There’s Simon, an ironworks operator who becomes a futures trader and returns as a simulo, or artificial human; Catherine, a seamstress reimagined as Cat, a forensic psychologist, and then replaced by Catareen, an alien with skin as green and slick as a leaf; and finally Luke or Lucas, who transforms from a boy who hears ghosts to a child terrorist with a pipe bomb duct-taped to his chest to a born-again Christian who climbs aboard a spaceship to emigrate to a planet in another solar system. If this sounds extravagant, complicated and exciting, it is.
Cunningham connects his characters and their moments in time via the hovering spirit of Walt Whitman and “Leaves of Grass.” Once you recognize the source, lines from the great American epic appear everywhere -- sort of like how, once you start looking for it, the spray-paint signature of a graffiti artist suddenly pops up all over town. A boy quotes Whitman rather than speaking for himself on the big subjects of love and death and the cosmos. A terroristic godmother has wallpapered every surface of her Rivington Street apartment with pages of the poem. An android has been programmed with it in order to introduce moral reasoning into his code. If in “The Hours” Cunningham borrowed Woolf’s style and sensibility to create a sui generis work of art, here he’s weaving with Whitman’s actual words and, more subtly, his soul.
Part One, called “In the Machine,” is a 19th century ghost story that at first will remind you of Henry James’ “The Turn of the Screw” but actually owes as much to his equally unsettling, anti-capitalistic “In the Cage.” It’s about a boy whose brother has been killed in an industrial accident, eaten by the iron teeth of a machine he operates. Lucas takes over his brother’s job in the ironworks and soon starts hearing Simon, as the section’s title suggests, in the machine.

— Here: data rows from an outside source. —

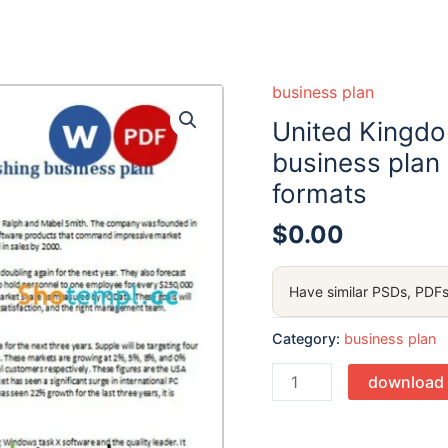
business plan
United Kingdo
business plan
formats
$
0.00
Have similar PSDs, PDFs
Category:
business plan
Quantity
download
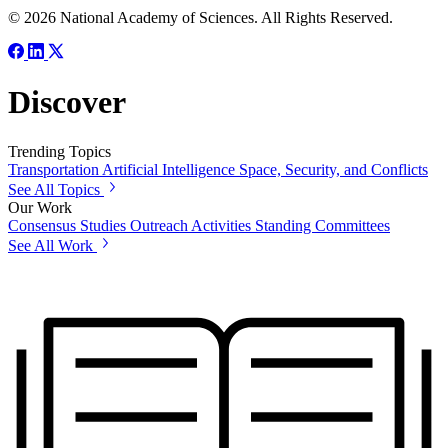
© 2026 National Academy of Sciences. All Rights Reserved.
Discover
Trending Topics
Transportation
Artificial Intelligence
Space, Security, and Conflicts
See All Topics
Our Work
Consensus Studies
Outreach Activities
Standing Committees
See All Work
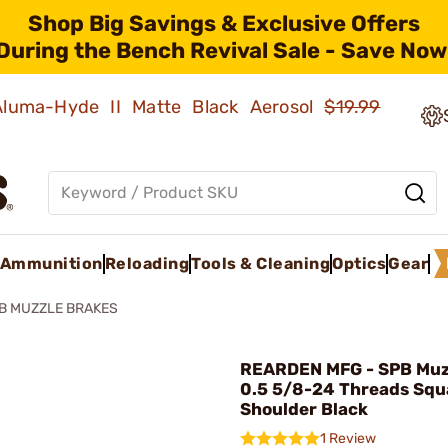
Shop Big Savings & Exclusive Offers
During the Bench Revival Sale - Save Now
 Aluma-Hyde II Matte Black Aerosol
$19.99
Ammunition
Reloading
Tools & Cleaning
Optics
Gear
B MUZZLE BRAKES
REARDEN MFG - SPB Muz
0.5 5/8-24 Threads Squ
Shoulder Black
1 Review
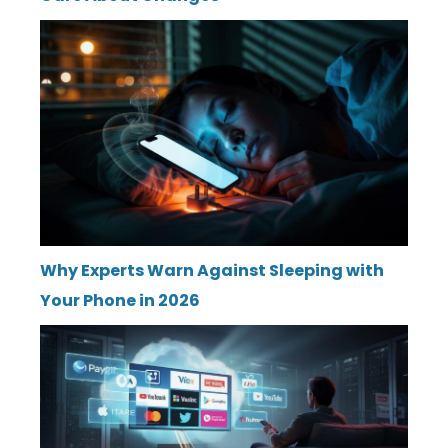
Why Experts Warn Against Sleeping with
Your Phone in 2026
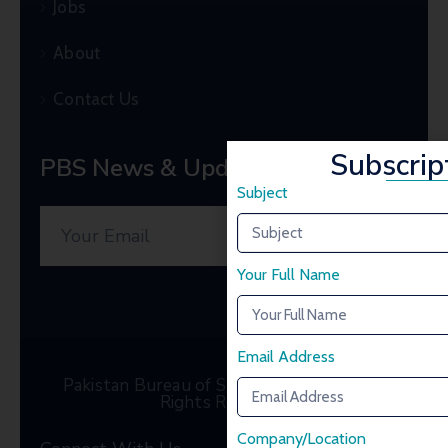
Jobs
About
Contact Us
Subscrip
PBS News & Updates
Subject
Your Full Name
Email Address
Pakistan Bureau of Statistics © 2025. All
Rights Reserved
Company/Location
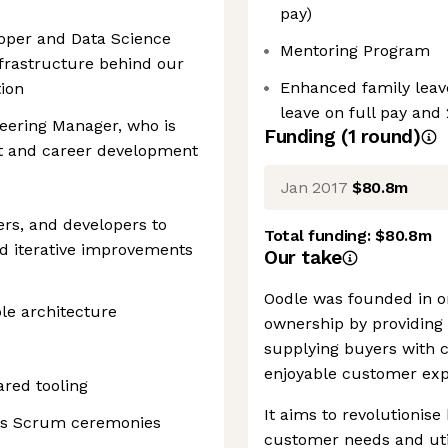
pay)
loper and Data Science
Mentoring Program
frastructure behind our
Enhanced family leave
ion
leave on full pay and
eering Manager, who is
Funding
(
1
round
)
ut and career development
Jan 2017
$80.8m
rs, and developers to
Total funding:
$80.8m
nd iterative improvements
Our take
Oodle was founded in or
le architecture
ownership by providing
supplying buyers with c
enjoyable customer exp
ared tooling
It aims to revolutionise
am's Scrum ceremonies
customer needs and uti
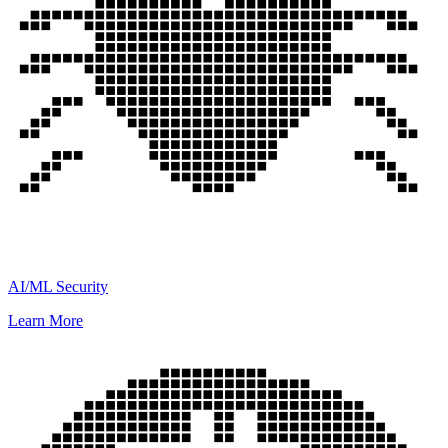
AI/ML Security
Learn More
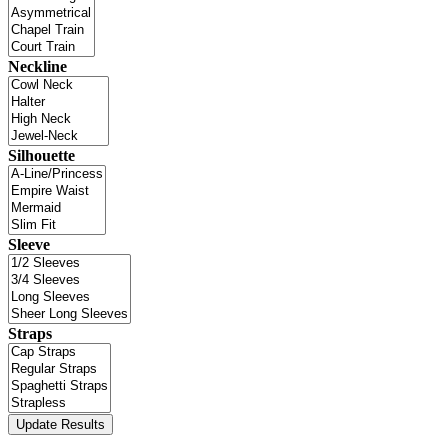
Neckline
Silhouette
Sleeve
Straps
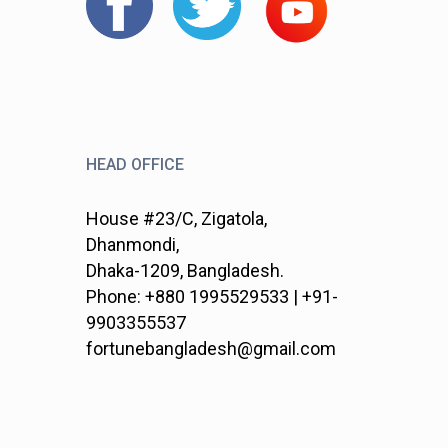
HEAD OFFICE
House #23/C, Zigatola,
Dhanmondi,
Dhaka-1209, Bangladesh.
Phone: +880 1995529533 | +91-
9903355537
fortunebangladesh@gmail.com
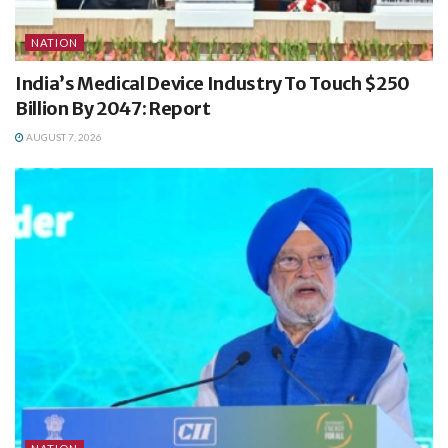
NATION
India’s Medical Device Industry To Touch $250
Billion By 2047: Report
AUGUST 7, 2026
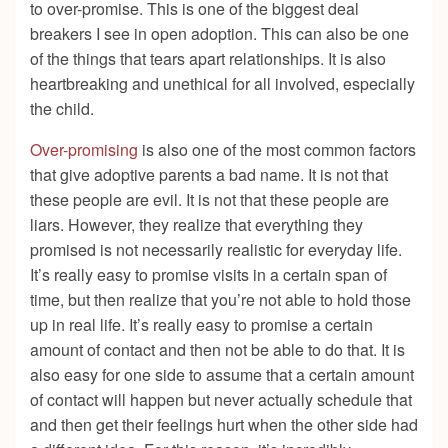
to over-promise. This is one of the biggest deal
breakers I see in open adoption. This can also be one
of the things that tears apart relationships. It is also
heartbreaking and unethical for all involved, especially
the child.
Over-promising
is also one of the most common factors
that give adoptive parents a bad name. It is not that
these people are evil. It is not that these people are
liars. However, they realize that everything they
promised is not necessarily realistic for everyday life.
It’s really easy to promise visits in a certain span of
time, but then realize that you’re not able to hold those
up in real life. It’s really easy to promise a certain
amount of contact and then not be able to do that. It is
also easy for one side to assume that a certain amount
of contact will happen but never actually schedule that
and then get their feelings hurt when the other side had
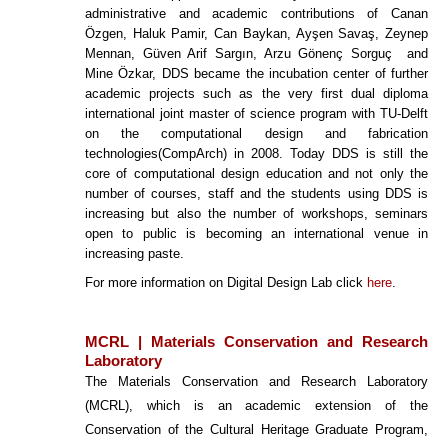
administrative and academic contributions of Canan
Özgen, Haluk Pamir, Can Baykan, Ayşen Savaş, Zeynep
Mennan, Güven Arif Sargın, Arzu Gönenç Sorguç and
Mine Özkar, DDS became the incubation center of further
academic projects such as the very first dual diploma
international joint master of science program with TU-Delft
on the computational design and fabrication
technologies(CompArch) in 2008. Today DDS is still the
core of computational design education and not only the
number of courses, staff and the students using DDS is
increasing but also the number of workshops, seminars
open to public is becoming an international venue in
increasing paste.
For more information on Digital Design Lab click
here
.
MCRL | Materials Conservation and Research
Laboratory
The Materials Conservation and Research Laboratory
(MCRL), which is an academic extension of the
Conservation of the Cultural Heritage Graduate Program,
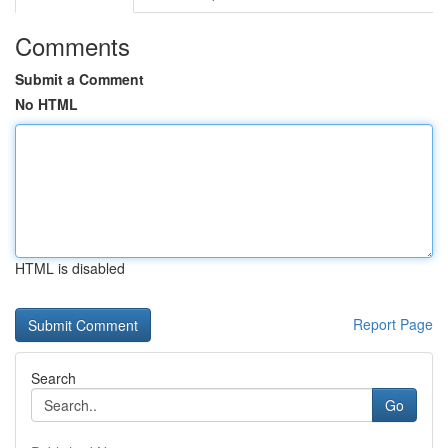
Comments
Submit a Comment
No HTML
HTML is disabled
Report Page
Search
Go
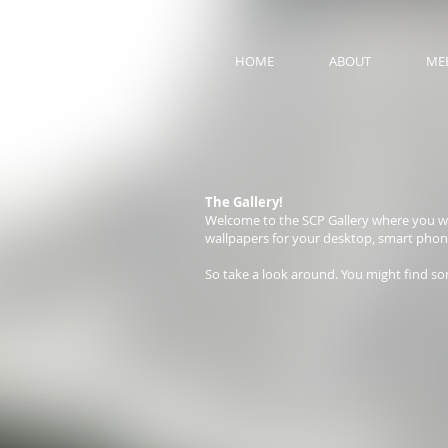
HOME
ABOUT
MEE
The Gallery!
Welcome to the SCP Gallery where you wil
wallpapers for your desktop, smart phone a
So take a look around. You might find so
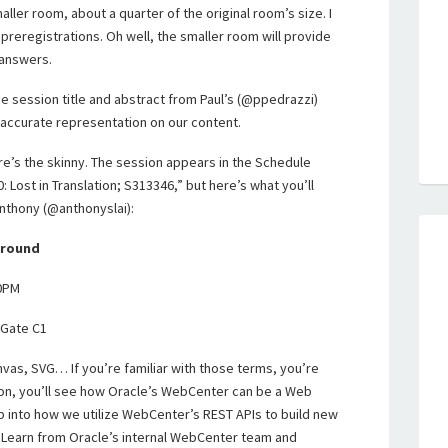
ller room, about a quarter of the original room’s size. I
 preregistrations. Oh well, the smaller room will provide
 answers.
e session title and abstract from Paul’s (@ppedrazzi)
n accurate representation on our content.
here’s the skinny. The session appears in the Schedule
: Lost in Translation; S313346,” but here’s what you’ll
Anthony (@anthonyslai):
ground
00PM
 Gate C1
vas, SVG… If you’re familiar with those terms, you’re
ion, you’ll see how Oracle’s WebCenter can be a Web
 into how we utilize WebCenter’s REST APIs to build new
Learn from Oracle’s internal WebCenter team and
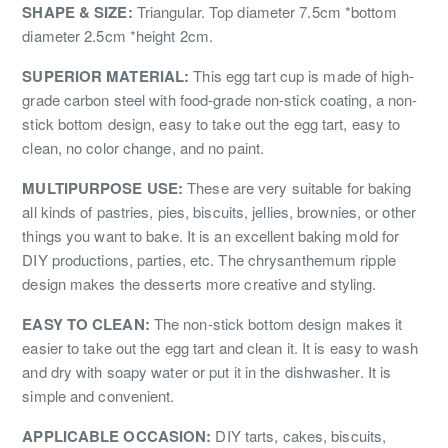
SHAPE & SIZE:
Triangular. Top diameter 7.5cm *bottom
diameter 2.5cm *height 2cm.
SUPERIOR MATERIAL:
This egg tart cup is made of high-
grade carbon steel with food-grade non-stick coating, a non-
stick bottom design, easy to take out the egg tart, easy to
clean, no color change, and no paint.
MULTIPURPOSE USE:
These are very suitable for baking
all kinds of pastries, pies, biscuits, jellies, brownies, or other
things you want to bake. It is an excellent baking mold for
DIY productions, parties, etc. The chrysanthemum ripple
design makes the desserts more creative and styling.
EASY TO CLEAN:
The non-stick bottom design makes it
easier to take out the egg tart and clean it. It is easy to wash
and dry with soapy water or put it in the dishwasher. It is
simple and convenient.
APPLICABLE OCCASION:
DIY tarts, cakes, biscuits,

Cunningham’s point, or one of his points, is that the world shifted for the worse with industrialization. The machine has consumed us and this was the beginning of the end. That’s a valid but pessimistic point of view, and it doesn’t fit perfectly with Whitman’s sophisticated optimism and his belief in the future. In the same way, when Lucas quotes “Leaves of Grass,” it sometimes feels forced and unnatural, even within the open boundaries of a supernatural story. The intellectualizing is too apparent; the novelist’s prints smudge the scene. Yet these weak points hardly tarnish an otherwise powerful and complex dramatization of New York at the dawn of a great and terrible age. This section ends with a spectacular fire at a shirtwaist factory in the Village, where garment workers must choose between incineration or leaping to their deaths while the city watches from the sidewalk below. If that brings to mind the twin horrors of the Triangle garment factory blaze and 9/11, then you’re ready to turn the page.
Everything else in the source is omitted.